The Shock Responsive Safety Net for Locust Response (SNLRP) will focus on addressing the immediate impact of the locust infestation on poor and vulnerable households by meeting their short-term food security and consumption needs and protecting their livelihoods and human capital assets through emergency cash transfer. The project builds on the new and Government-led “Baxnaano” (meaning uplifting in Somali) national cash transfer program. It also complements the recently approved Somalia Crisis Recovery Project (SCRP), which focuses on measures to control the spread of locusts and to restore the livelihoods of smallholder households by providing re-engagement farming packages.
“The locust invasion risks are aggravating the ongoing humanitarian crisis in Somalia and leading to reduced access to food, loss of income, resource-based conflict and limited migration options,” said World Bank Country Director for Somalia, Felipe Jaramillo. “We are supporting the Federal Government of Somalia to put in place a social protection system under the Baxnaano program that can respond quickly to protect subsistence farmers and pastoralists, from falling into deeper levels of food insecurity, as well as preventing the sale/loss of their productive assets.”
After more than two decades of conflict and insecurity, Somalia is gradually establishing the foundations for stability and a new political settlement. However, wide-spread poverty and vulnerability to natural disasters, epidemics and unemployment shocks, threaten this progress and the well-being of millions of Somalis. For example, Somalia has experienced 14 droughts since 1960, averaging one every four years. Today, nearly 70 percent of Somalis live below the international poverty line with poverty being more acute in rural areas, making Somalia the third poorest country in the region.

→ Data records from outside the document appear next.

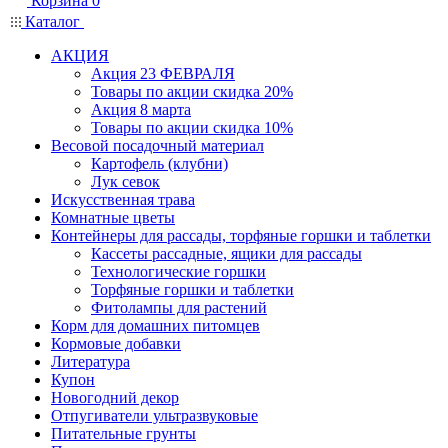
Корзина
0
Каталог
АКЦИЯ
Акция 23 ФЕВРАЛЯ
Товары по акции скидка 20%
Акция 8 марта
Товары по акции скидка 10%
Весовой посадочный материал
Картофель (клубни)
Лук севок
Искусственная трава
Комнатные цветы
Контейнеры для рассады, торфяные горшки и таблетки
Кассеты рассадные, ящики для рассады
Технологические горшки
Торфяные горшки и таблетки
Фитолампы для растений
Корм для домашних питомцев
Кормовые добавки
Литература
Купон
Новогодний декор
Отпугиватели ультразвуковые
Питательные грунты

“During crisis, poor and vulnerable households are hit hard because they have the least ability to adapt in times of crisis, so they adapt negative copying mechanisms, such as eating less food or less nutritious food, selling off their productive assets and taking children out of school, in order to meet their short-term needs,” said World Bank Task Team Leader for Somalia, Afrah Alawi Al-Ahmadi. “Such measures have a long-term negative impact on the accumulation of human capital of impacted households. The Project will support around 100,000 households with cash assistance to access food and basic needs and therefore, enable them to protect their human and physical assets during the crisis.”